After this week’s revelations in the Guardian of Mandelson’s disdain for his party leader but more importantly for Sinn Féin and republican voters, it is not likely that Mandelson will be forced out of this lucrative EU Commissioner’s posting. Though, with public knowledge on what he thought of political negotiations in Ireland, it brings into question his ability to take part in international trade negotiations on behalf of the EU at the World Trade Organisation.
What does Mandelson think of his EU employers which technically means us, the 350 million plus EU citizens, on whose behalf he works, who stump up the money to pay for his wages and expenses which can be quite demanding. The Daily Express reported just weeks ago that he had requested an £80,000 Maserati as his official EU car.
At some shallow, superfluous level you might actually feel sorry for Peter Mandelson, the way you feel remorseful for an overpaid Premiership footballer when vandals scratch their Ferrari.
Mandelson’s early life promised so much, but the reality has been so drearily different. He went to school at Hendon, college at Oxford, where he dabbled with the Young Communist League before rejoining the Labour Party where his grandfather Herbert Morrison had been a minister.

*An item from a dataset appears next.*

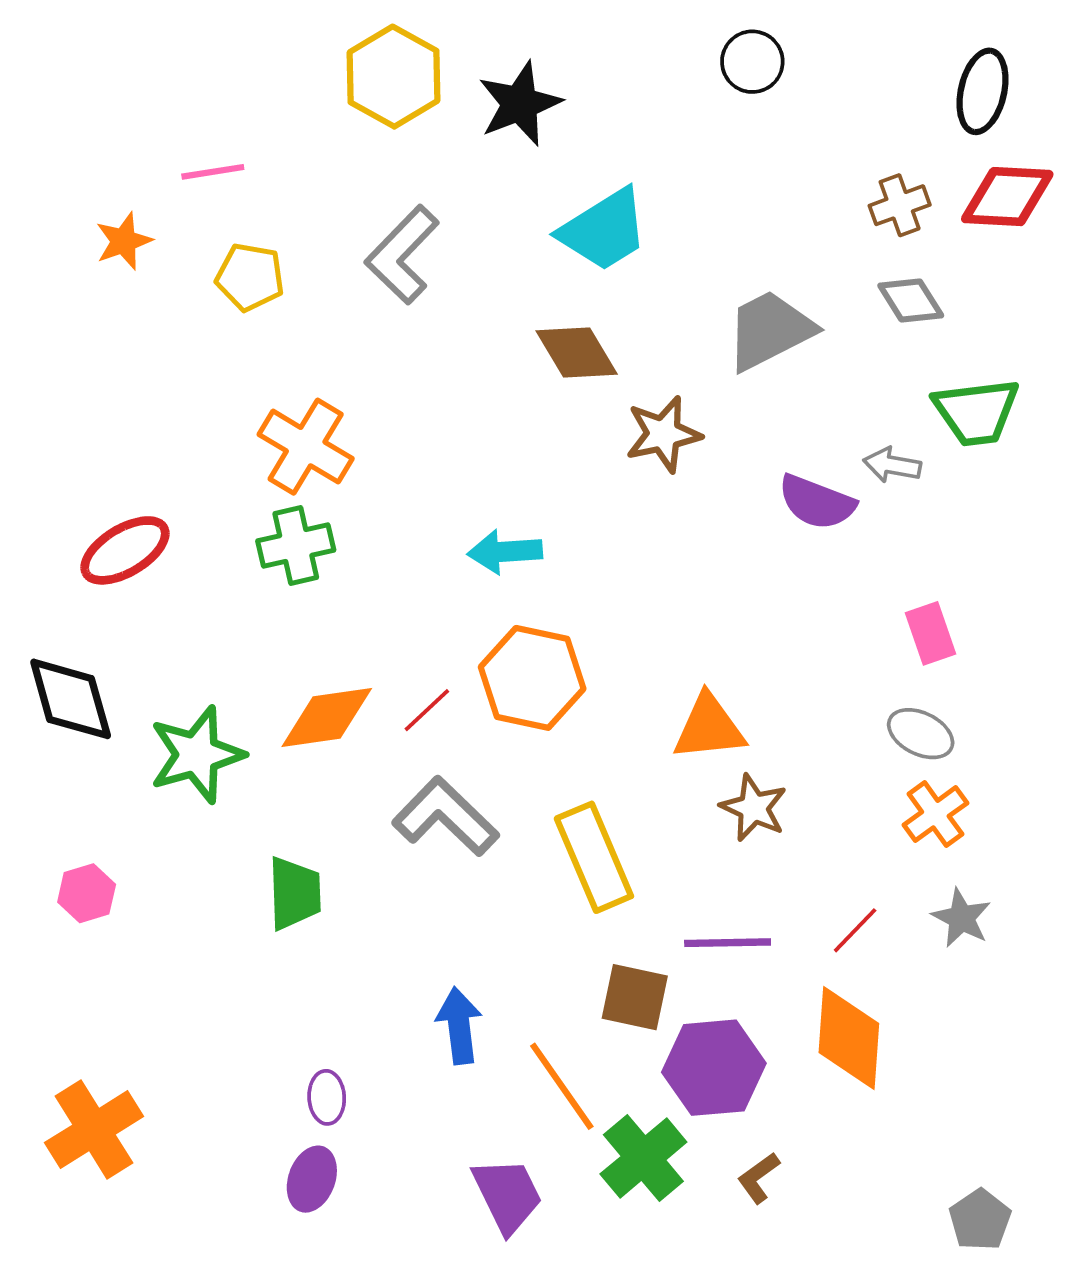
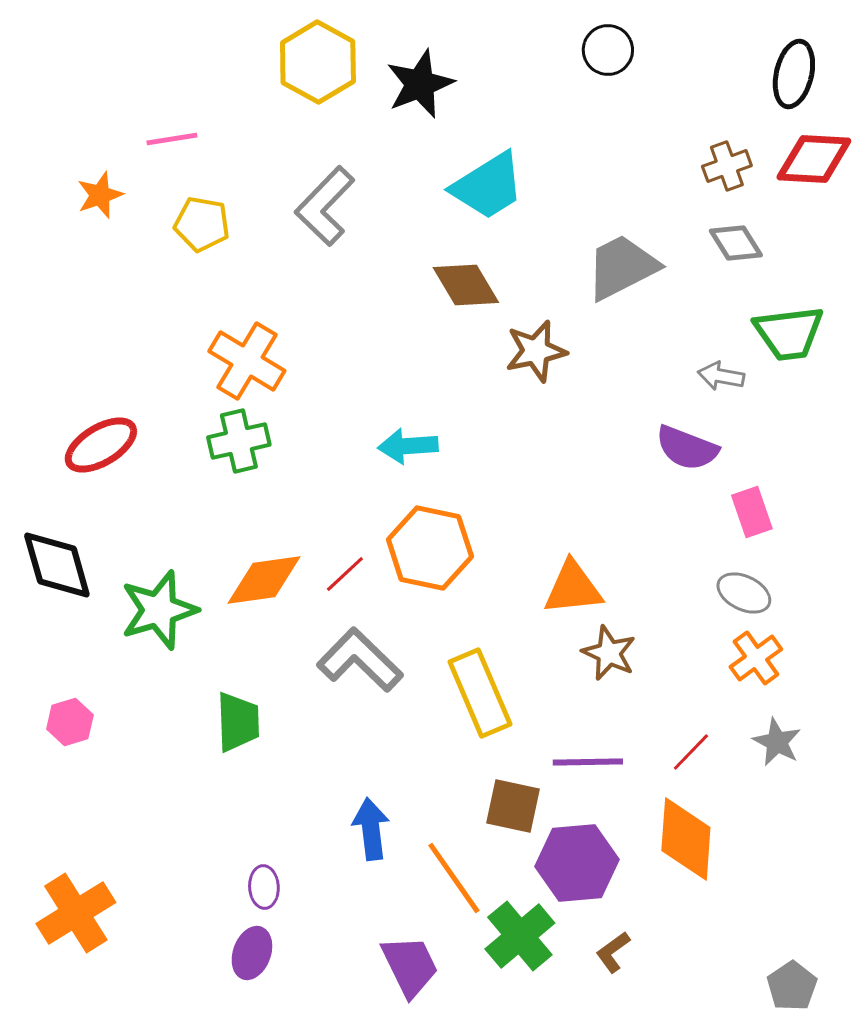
purple semicircle: (817, 502) -> (687, 448), moved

Then came his ascension up the ranks of the party after a stint as a producer with London Weekend Television, leading to his appointment in 1985 as Labour’s Director of Communications leading to Private Eye satirically calling him the “Prince of Darkness”.
How hard it must have been for Prince Mandy to have taken the Labour safe seat at Hartlepool, didn’t they have anything closer to London.

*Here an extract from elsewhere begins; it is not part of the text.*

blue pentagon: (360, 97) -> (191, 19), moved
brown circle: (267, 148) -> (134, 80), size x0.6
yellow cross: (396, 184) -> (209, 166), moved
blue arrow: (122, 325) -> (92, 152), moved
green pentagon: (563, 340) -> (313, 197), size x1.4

Things were looking up though when as Labour’s Director of Elections in 1997, he could claim a lot of the credit for the landslide victory that brought Blair into Downing Street, where Mandelson was awarded a cabinet post as minister without portfolio.
These were the glory days, he had the Jaguar with driver, the minister’s salary and now the best bit - no ministerial baggage. Then the rot set in. Blair moved Mandelson to the Department of Trade and Industry, meaning Mandelson now had to work on mundane matters of government.
Then came resignation No 1, when it was revealed that Mandelson’s Notting Hill home had been funded by an interest free loan, (any of this sound familiar), from another Labour MP and reported multi-millionaire Geoffrey Robinson whose business dealings were being investigated by Mandelson’s Department. Robinson was cleared but Mandelson had to resign while maintaining that he did not do “anything wrong or improper”.
Mandelson’s recall was to be the Northern Secretary, but from his Guardian interview published this week it is clear that Mandelson had utter disdain not just for the elected parties in Ireland, but particularly republicans, and for the development of the peace process which we know moved on in spite of him.
As Peter collects his EU pay cheque at the end of the month, he should ask himself is he really working on all our behalf or just to his own agenda, if it’s the case that he isn’t working for us, he should do the decent thing and resign. We don’t need princes or patriarchs, the EU should tolerate neither.